Exercise directions: Start to finish, retype the entries exactly while omitting the pictures.

Task material:
________________

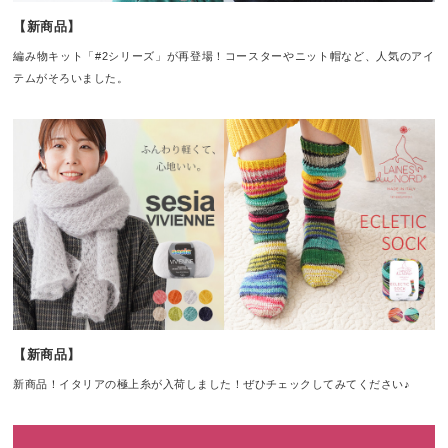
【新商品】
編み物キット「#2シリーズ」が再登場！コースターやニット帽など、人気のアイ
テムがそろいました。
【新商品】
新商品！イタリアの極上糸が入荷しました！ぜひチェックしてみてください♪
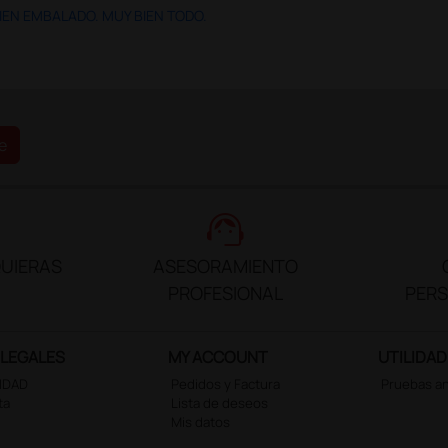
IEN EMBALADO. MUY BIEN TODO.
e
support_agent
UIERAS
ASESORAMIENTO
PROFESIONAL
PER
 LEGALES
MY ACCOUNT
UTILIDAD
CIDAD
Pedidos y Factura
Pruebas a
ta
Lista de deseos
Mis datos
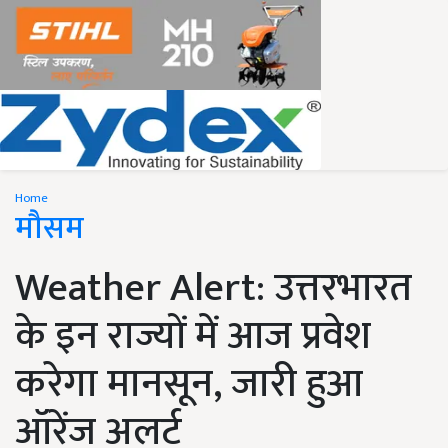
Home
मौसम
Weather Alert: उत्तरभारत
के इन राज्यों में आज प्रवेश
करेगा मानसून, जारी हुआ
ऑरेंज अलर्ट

________________

Expected output:
【新商品】
編み物キット「#2シリーズ」が再登場！コースターやニット帽など、人気のアイ
テムがそろいました。
【新商品】
新商品！イタリアの極上糸が入荷しました！ぜひチェックしてみてください♪
IEN EMBALADO. MUY BIEN TODO.
e
support_agent
UIERAS
ASESORAMIENTO
PROFESIONAL
PER
 LEGALES
MY ACCOUNT
UTILIDAD
CIDAD
Pedidos y Factura
Pruebas a
ta
Lista de deseos
Mis datos
Home
मौसम
Weather Alert: उत्तरभारत
के इन राज्यों में आज प्रवेश
करेगा मानसून, जारी हुआ
ऑरेंज अलर्ट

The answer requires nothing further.